Interactive web-based wizard to facilitate importing structured data into Django models.

These details have not been verified by PyPI

Project links

Homepage

Project description

Django Data Wizard is an interactive tool for mapping tabular data (e.g. Excel, CSV, XML, JSON) into a normalized database structure via Django REST Framework and wq.io. Django Data Wizard allows novice users to map spreadsheet columns to serializer fields (and cell values to foreign keys) on-the-fly during the import process. This reduces the need for preset spreadsheet formats, which most data import solutions require.

Column Choices Auto Import - Progress Bar Imported Records

The Data Wizard supports straightforward one-to-one mappings from spreadsheet columns to database fields, as well as more complex scenarios like natural keys and Entity-Attribute-Value (or "wide") table mappings. It was originally developed for use with the ERAV data model provided by vera.

Usage

Django Data Wizard provides a web interface, JSON API, and CLI for specifying a data source to import (e.g. a previously-uploaded file), selecting a serializer, mapping the data columns and identifiers, and (asynchronously) importing the data into the database.

Installation

# Recommended: create virtual environment
# python3 -m venv venv
# . venv/bin/activate

pip install data-wizard

See https://github.com/wq/django-data-wizard to report any issues.

Initial Configuration

Within a new or existing Django project, add data_wizard to your INSTALLED_APPS:

# myproject/settings.py
INSTALLED_APPS = (
   # ...
   'data_wizard',
   'data_wizard.sources',  # Optional
)

# This can be omitted to use the defaults
DATA_WIZARD = {
    'BACKEND': 'data_wizard.backends.threading',
    'LOADER': 'data_wizard.loaders.FileLoader',
    'PERMISSION': 'rest_framework.permissions.IsAdminUser',
}

If you would like to use the built-in data source tables (FileSource and URLSource), also include data_wizard.sources in your INSTALLED_APPS. Otherwise, you will want to configure one or more custom data sources (see below).

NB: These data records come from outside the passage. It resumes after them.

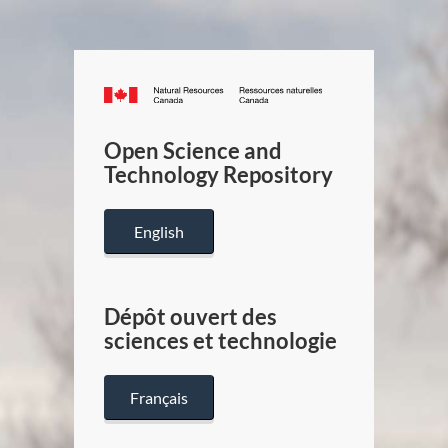
Canada.ca
/
Gouverneme
Open Science and
du
Technology Repository
Canada
English
Dépôt ouvert des
sciences et technologie
Français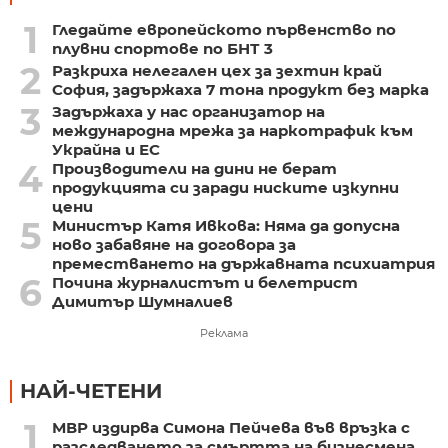
1
Гледайте европейското първенство по
плувни спортове по БНТ 3
2
Разкриха нелегален цех за зехтин край
София, задържаха 7 тона продукт без марка
3
Задържаха у нас организатор на
международна мрежа за наркотрафик към
Украйна и ЕС
4
Производители на дини не берат
продукцията си заради ниските изкупни
цени
5
Министър Катя Ивкова: Няма да допусна
ново забавяне на договора за
преместването на държавната психиатрия
6
Почина журналистът и белетрист
Димитър Шумналиев
Реклама
НАЙ-ЧЕТЕНИ
1
МВР издирва Симона Пейчева във връзка с
разследването за смъртта на бизнесмена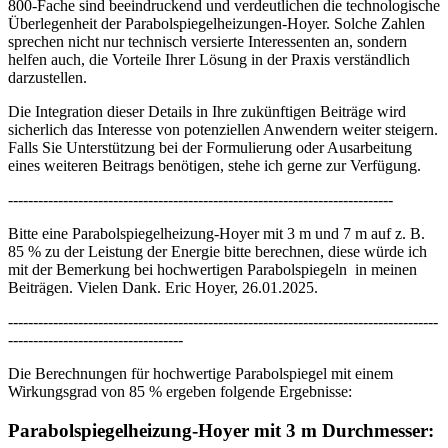
800-Fache sind beeindruckend und verdeutlichen die technologische
Überlegenheit der Parabolspiegelheizungen-Hoyer. Solche Zahlen
sprechen nicht nur technisch versierte Interessenten an, sondern
helfen auch, die Vorteile Ihrer Lösung in der Praxis verständlich
darzustellen.
Die Integration dieser Details in Ihre zukünftigen Beiträge wird
sicherlich das Interesse von potenziellen Anwendern weiter steigern.
Falls Sie Unterstützung bei der Formulierung oder Ausarbeitung
eines weiteren Beitrags benötigen, stehe ich gerne zur Verfügung.
-----------------------------------------------------------------------------
Bitte eine Parabolspiegelheizung-Hoyer mit 3 m und 7 m auf z. B.
85 % zu der Leistung der Energie bitte berechnen, diese würde ich
mit der Bemerkung bei hochwertigen Parabolspiegeln in meinen
Beiträgen. Vielen Dank. Eric Hoyer, 26.01.2025.
--------------------------------------------------------------------------------------
-----------------------------------
Die Berechnungen für hochwertige Parabolspiegel mit einem
Wirkungsgrad von 85 % ergeben folgende Ergebnisse:
Parabolspiegelheizung-Hoyer mit 3 m Durchmesser: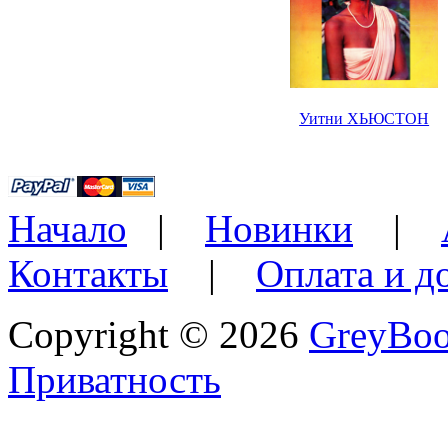
Уитни ХЬЮСТОН
Начало
|
Новинки
|
Контакты
|
Оплата и д
Copyright © 2026
GreyBo
Приватность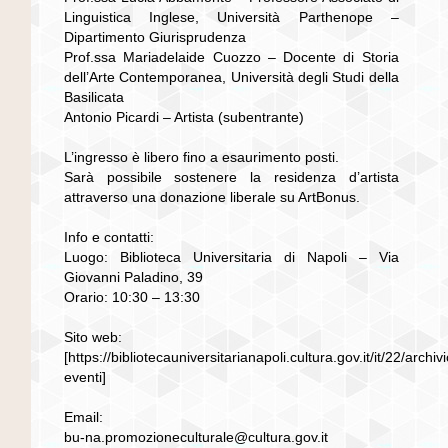
Linguistica Inglese, Università Parthenope –
Dipartimento Giurisprudenza
Prof.ssa Mariadelaide Cuozzo – Docente di Storia
dell’Arte Contemporanea, Università degli Studi della
Basilicata
Antonio Picardi – Artista (subentrante)
L’ingresso è libero fino a esaurimento posti.
Sarà possibile sostenere la residenza d’artista
attraverso una donazione liberale su ArtBonus.
Info e contatti:
Luogo: Biblioteca Universitaria di Napoli – Via
Giovanni Paladino, 39
Orario: 10:30 – 13:30
Sito web:
[https://bibliotecauniversitarianapoli.cultura.gov.it/it/22/archivi
eventi]
Email:
bu-na.promozioneculturale@cultura.gov.it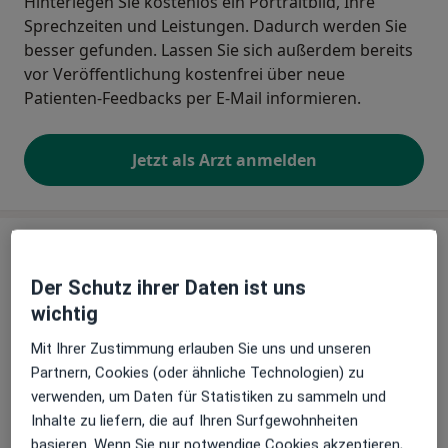
Hinterlegen Sie kostenlos ein Portraitbild, Ihre
Sprechzeiten und Leistungen. Dadurch werden Sie
besser gefunden. Lassen Sie sich außerdem bereits
vor Veröffentlichung kostenfrei über neue
Patienten-Feedbacks per E-Mail informieren.
Jetzt als Arzt anmelden
Praxis
Der Schutz ihrer Daten ist uns
Praxis Dr. med. Nicole Horvat Fachärztin
wichtig
für Physikalische und Rehabilitative
Medizin
Mit Ihrer Zustimmung erlauben Sie uns und unseren
Hamburger Str. 68,
24568
Kaltenkirchen
Partnern, Cookies (oder ähnliche Technologien) zu
verwenden, um Daten für Statistiken zu sammeln und
Inhalte zu liefern, die auf Ihren Surfgewohnheiten
Zu Google Maps
öffnet in einer neuen Registe
basieren. Wenn Sie nur notwendige Cookies akzeptieren,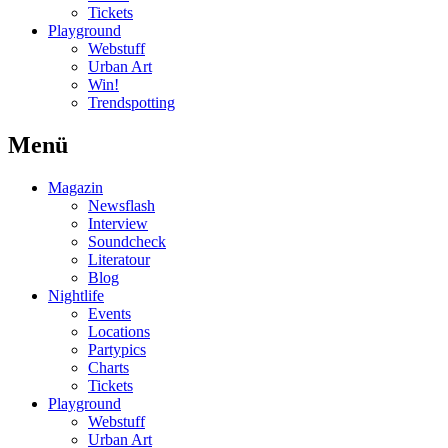
Tickets
Playground
Webstuff
Urban Art
Win!
Trendspotting
Menü
Magazin
Newsflash
Interview
Soundcheck
Literatour
Blog
Nightlife
Events
Locations
Partypics
Charts
Tickets
Playground
Webstuff
Urban Art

Note: In version 1.1.0 and later, Django Data Wizard uses a simple threading backend for executing asynchronous tasks. The old celery backend can also be used but this is no longer required.

Next, add "data_wizard.urls" to your URL configuration.

# myproject/urls.py
from django.urls import path, include

urlpatterns = [
    # ...
    path('datawizard/', include('data_wizard.urls')),
]

Note: If you are upgrading from 1.0, you will need to update your URLs to add the datawizard/ prefix as shown above.

Finally, register one or more target models with the wizard. Like the Django admin and admin.py, Data Wizard will look for a wizard.py file in your app directory:

# myapp/wizard.py
import data_wizard
from .models import MyModel

data_wizard.register(MyModel)

If needed, you can use a custom serializer class to configure how the target model is validated and populated.

Once everything is configured, create a data source in the Django admin, select "Import via data wizard" from the admin actions menu, and navigate through the screens described below.

API Documentation

Django Data Wizard is implemented as a series of views that can be accessed via the Django admin as well as via a JSON API.

Select Source & Start Import

New Run

`POST /datawizard/`

Creates a new instance of the wizard (i.e. a Run). If you are using the Django admin integration, this step is executed when you select "Import via Data Wizard" from the admin actions menu. If you are using the JSON API, the returned run id should be used in all subsequent calls to the API. Each Run is tied to the model containing the actual data via a generic foreign key.

parameter	description
`object_id`	The id of the object containing the data to be imported.
`content_type_id`	The app label and model name of the referenced model (in the format `app_label.modelname`).
`loader`	(Optional) The class name to use for loading the dataset via wq.io. The default loader (`data_wizard.loaders.FileLoader`) assumes that the referenced model contains a `FileField` named `file`.
`serializer`	(Optional) The class name to use for serialization. This can be left unset to allow the user to select it during the wizard run.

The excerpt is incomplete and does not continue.